The coat defendant was found wearing did not match the description of the coat worn by the assailant, except as to color. This is readily understood when one realizes that the security guard was pushed against a wall with his back to the assailant, that the other store employee ran into the building when he saw the assailant and that the man in the parked car ducked when he saw the assailant. Also, the guard said he simply was not sure about the coat worn by the assailant and the man in the parked car said there was nothing distinguishable about it.
Defendant contradicted much of the prosecution evidence. He also presented an alibi which was uncorroborated and unlikely.
• 13 Defendant was impeached by a prior inconsistent statement and by proof of prior convictions for burglary and theft. A question of credibility was raised, and the jury elected to disbelieve defendant. There was sufficient evidence on which to base a finding of guilty beyond a reasonable doubt.
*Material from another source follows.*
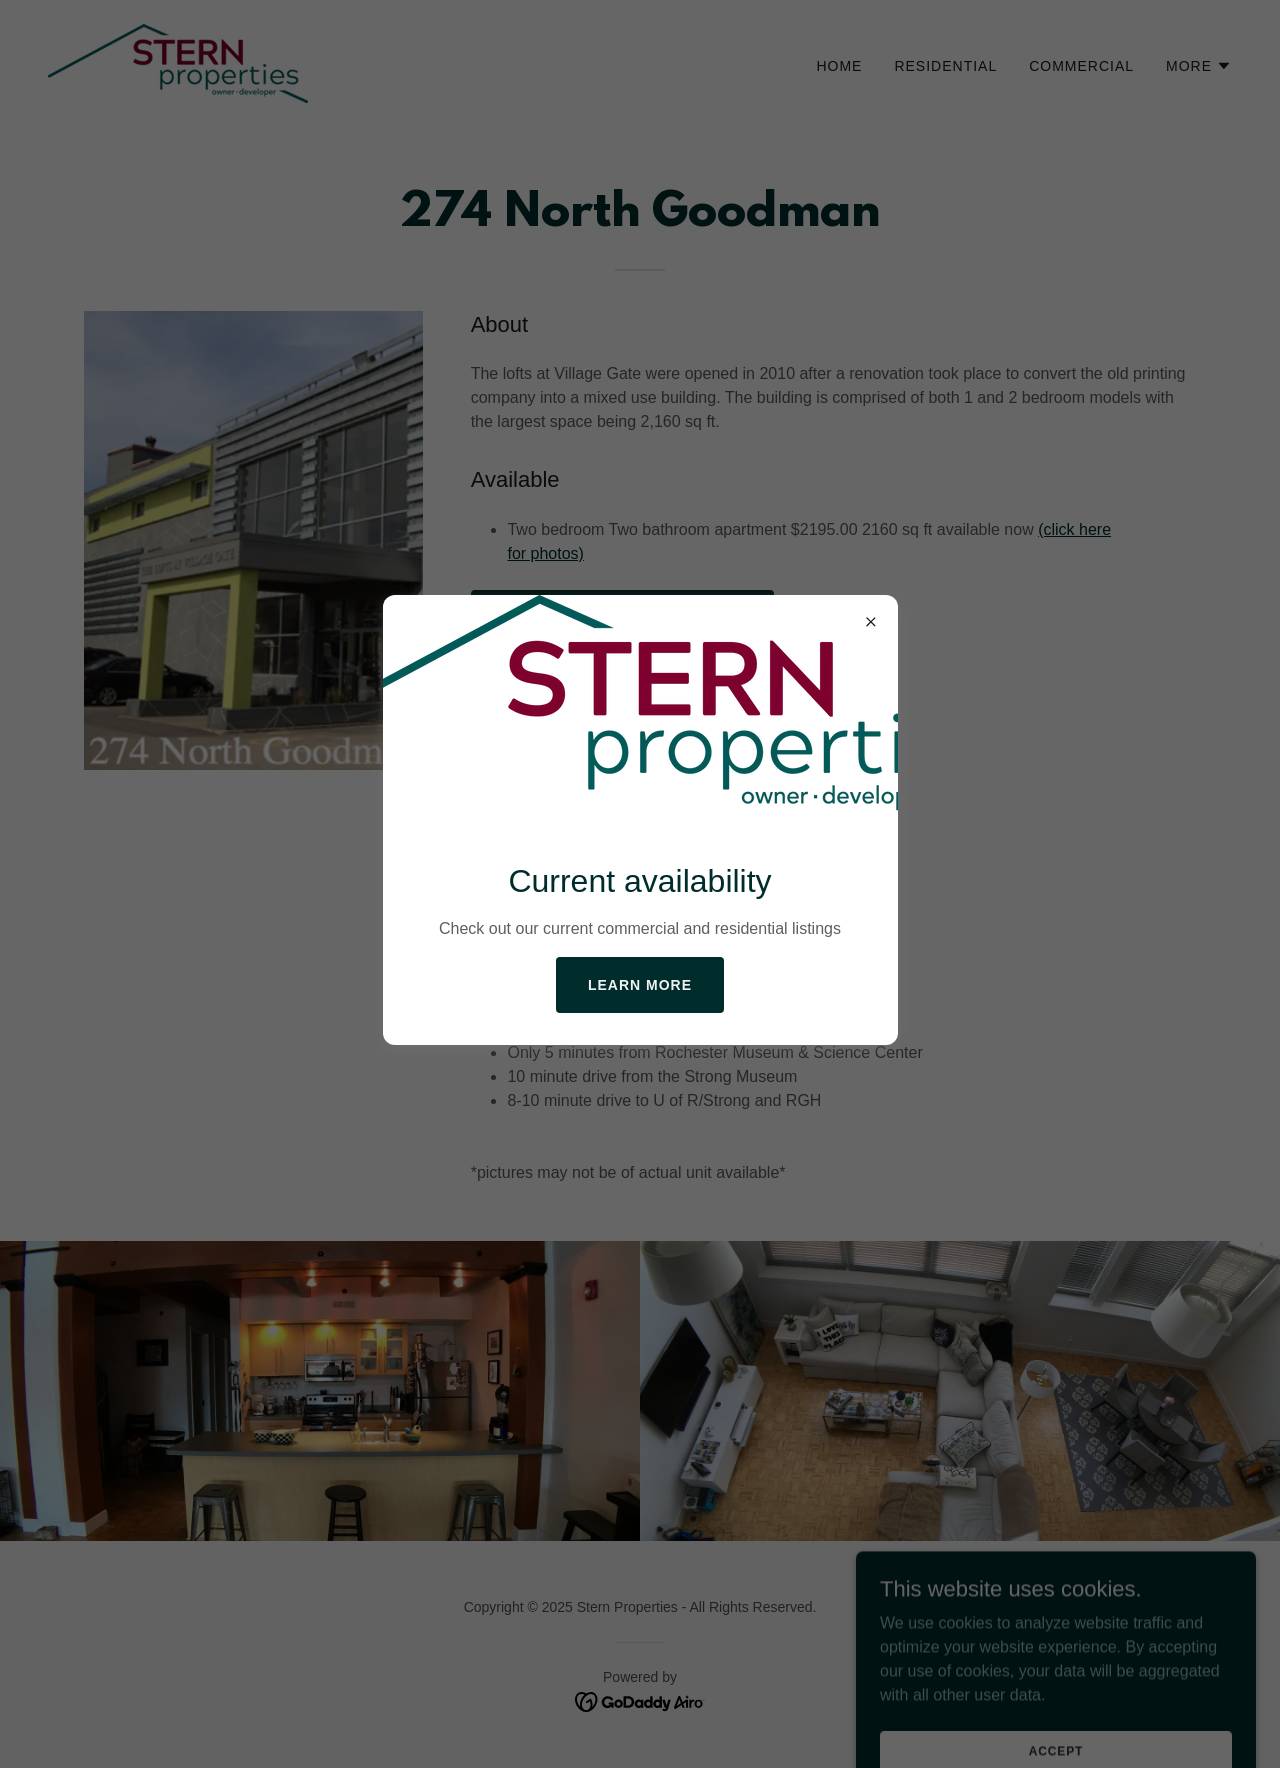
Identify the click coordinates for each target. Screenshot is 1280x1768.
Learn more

IV. Defendant lastly argues that attempted armed robbery was to be sentenced as a Class 4 felony on March 12, 1973, the date of his sentence. He has filed a motion for summary reduction of sentence which was ordered taken with the case and which we deny. The argument advanced was based on People v. Scott, 14 Ill. App.3d 211, which case was reversed by the supreme court in People v. Scott, 57 Ill.2d 353, 312 N.E.2d 596, 599. The offense of attempted armed robbery was treated as a Class 3 felony for sentencing purposes prior to an amendment effective October 1, 1973, which now treats it as a Class 2 felony for sentencing purposes. People ex rel. Weaver v. Longo, 57 Ill.2d 67, 69, 309 N.E.2d 581, 583.
For the foregoing reasons, the judgment of the Circuit Court of Kane County is affirmed.
RECHENMACHER, P.J., and T. MORAN, J., concur.